Divisionär Guy Vallat (56) hat heute seinen letzten Arbeitstag. Der Schweizer Verteidigungsattaché in Paris nimmt an der Zeremonie zum französischen Nationalfeiertag teil. Danach muss er die Stadt der Liebe verlassen, denn Vallat ist durch die Personensicherheitsprüfung gefallen.
Kürzlich musste auch Divisionär Mathias Tüscher (57) Knall auf Fall seinen Schreibtisch räumen, auch ihm wurde die Inquisition der Bundeskanzlei zum Verhängnis. Alle fünf Jahre müssen sich die vom Bundesrat ernannten Personen einer Personensicherheitsprüfung (PSP) unterziehen. Die Bundeskanzlei wirft Tüscher «Mangel an Integrität» sowie «Anfälligkeit für Erpressung» vor und hält ihn für ein Sicherheitsrisiko.
«Wie bei einem Polizeiverhör»
«Ich fühlte mich wie bei einem Polizeiverhör», erinnert sich ein Schweizer Spitzenbeamter an seine letzte PSP. «Es gab eine kühle Begrüssung, ein Glas Wasser – und dann begann das Kreuzverhör. Zwei bünzlige Beamte wollten alles von mir wissen. Wirklich alles.»
Angehende Botschafter, hochrangige Militärs und selbst der BAV-Direktor müssen sich Fragen gefallen lassen wie: «Haben Sie eine Geliebte? Weiss Ihre Ehefrau davon? Sind Sie wegen Ihrer Geliebten erpressbar? Schauen Sie Pornos? Haben Sie Sex mit Prostitutierten?» Dann gibts noch die Frage: «Wissen Sie, was illegal ist?» Die Beamten wollen demnach wissen, ob die Bewerber auf verbotenen Sex oder illegale Pornos mit Minderjährigen oder Tieren stehen. Eine Beamtin wurde gefragt: «Mögen Sie es gerne von hinten?»
Die Bundeskanzlei ist intransparent
Was die Bundeskanzlei mit den Intim-Fragen bezweckt, will sie nicht verraten: «Fragen zum Inhalt der Personensicherheitsprüfungen können wir nicht beantworten, weil die Prüfergebnisse beeinträchtigt werden könnten, wenn dieser öffentlich bekannt wäre.»
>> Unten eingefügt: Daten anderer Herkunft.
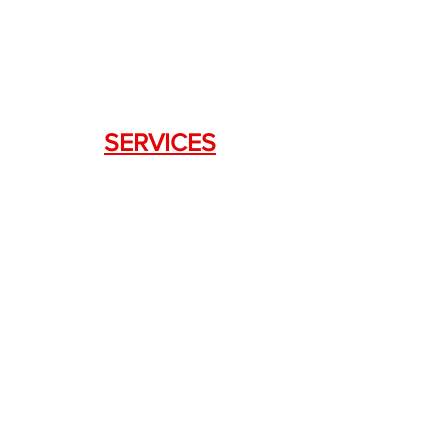
Lawrenceville, GA 30043
SERVICES
Weapon Request Form
NFA/Class III Services
Consignment Services
Custom Firearm Services
LINKS
Silencer Shop Link
NFA FAQ's
Privacy Policy
Terms of Use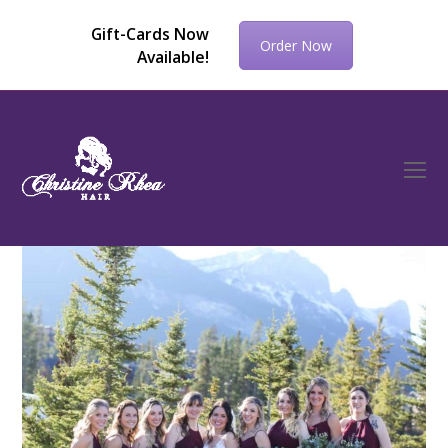
Gift-Cards Now
Order Now
Available!
O
Mo
M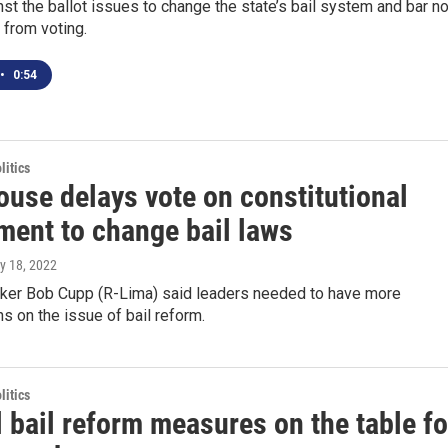
nst the ballot issues to change the state’s bail system and bar n
s from voting.
•
0:54
itics
ouse delays vote on constitutional
ent to change bail laws
y 18, 2022
er Bob Cupp (R-Lima) said leaders needed to have more
s on the issue of bail reform.
itics
 bail reform measures on the table fo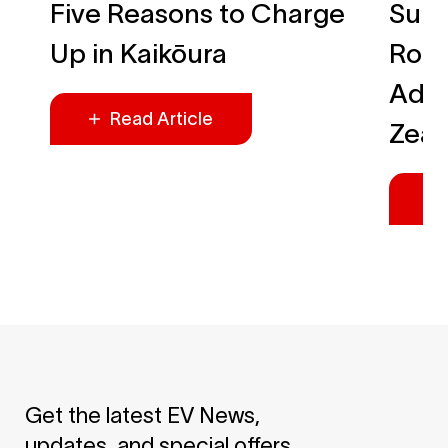
Five Reasons to Charge
Summ
Up in Kaikōura
Roa
Adve
Read Article
Zea
Get the latest EV News,
updates, and special offers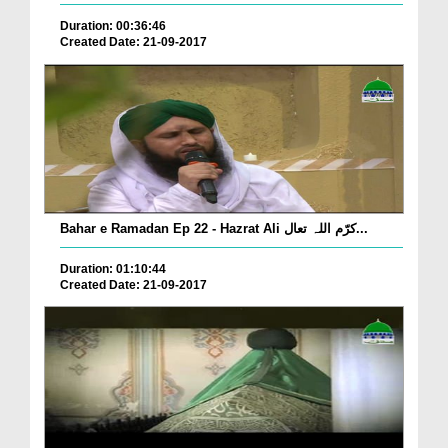
Duration: 00:36:46
Created Date: 21-09-2017
Bahar e Ramadan Ep 22 - Hazrat Ali کرّم اللہ تعال...
Duration: 01:10:44
Created Date: 21-09-2017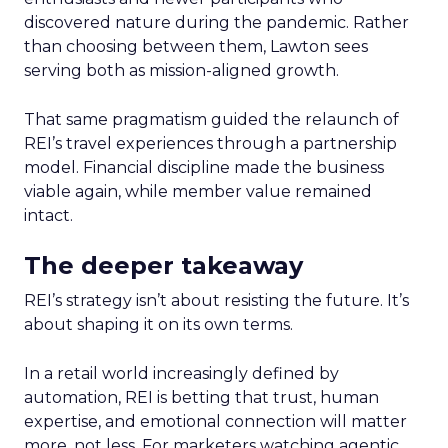
discovered nature during the pandemic. Rather
than choosing between them, Lawton sees
serving both as mission-aligned growth.
That same pragmatism guided the relaunch of
REI’s travel experiences through a partnership
model. Financial discipline made the business
viable again, while member value remained
intact.
The deeper takeaway
REI’s strategy isn’t about resisting the future. It’s
about shaping it on its own terms.
In a retail world increasingly defined by
automation, REI is betting that trust, human
expertise, and emotional connection will matter
more, not less. For marketers watching agentic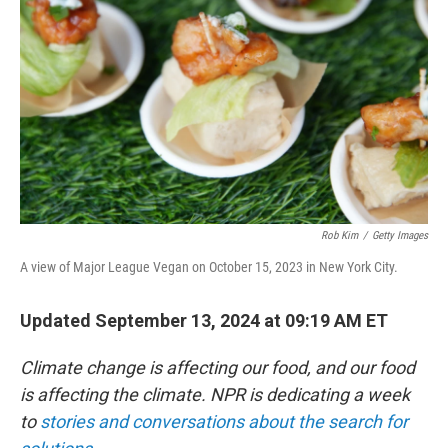
o
r
I
k
n
Rob Kim
/
Getty Images
A view of Major League Vegan on October 15, 2023 in New York City.
Updated September 13, 2024 at 09:19 AM ET
Climate change is affecting our food, and our food
is affecting the climate. NPR is dedicating a week
to
stories and conversations about the search for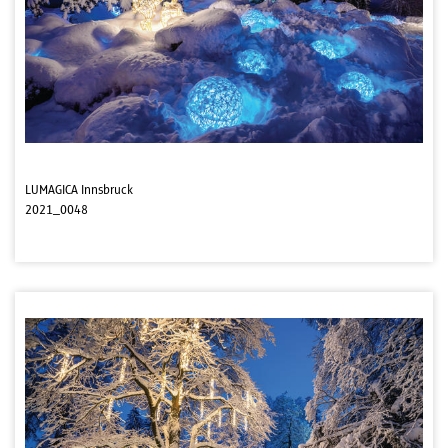
LUMAGICA Innsbruck
2021_0048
Eine ambivalente Rolle bei der PSP spielt der ehemalige Bundeskanzler Walter Thurnherr (61). Laut «NZZ» kritisierte Thurnherr in seiner Zeit als Generalsekretär des Uvek die PSP als unverhältnismässig. Hemmungslos würden Fragen zu «Details über Beziehungen oder zum Sexualleben» gestellt, das sei «mit dem Zweck der Prüfung in keiner Weise zu legitimieren», kritisierte Thurnherr damals.
Thurnherr verhindert – und schweigt
Doch als Bundeskanzler unternahm Thurnherr wenig, um die voyeuristischen Inquisitoren zu zähmen. Mehr noch: Thurnherr verhinderte, dass der Fragenkatalog publik wurde. Blick hatte letztes Jahr ein Gesuch gestützt auf das Öffentlichkeitsgesetz gestellt. Eine Schlichtung scheiterte, Thurnherrs Nachfolger Viktor Rossi (55) widersetzte sich sogar der Empfehlung des Öffentlichkeitsbeauftragten, einen Teil des Fragenkatalogs herauszurücken.
Heute will sich Thurnherr nicht zu seinem Verhalten äussern. Auch die Bundeskanzlei lässt kritische Fragen unbeantwortet. Etwa die Frage, warum Länder wie Dänemark, Deutschland und selbst die Grossmacht USA ihre Botschafter nicht zu Sex-Details fragen – aber die Schweiz hierzu alles wissen will. Oder die Frage, warum sich die Bundeskanzlei beim Erstellen des Fragenkatalogs von einer unbedeutenden Fachhochschule in Deutschland beraten lässt. Oder welche Expertise die Leiterin der PSP mitbringt. Sie hat internationale Beziehungen studiert und war vor ihrem jetzigen Job beim Staatssekretariat für Migration (SEM) tätig.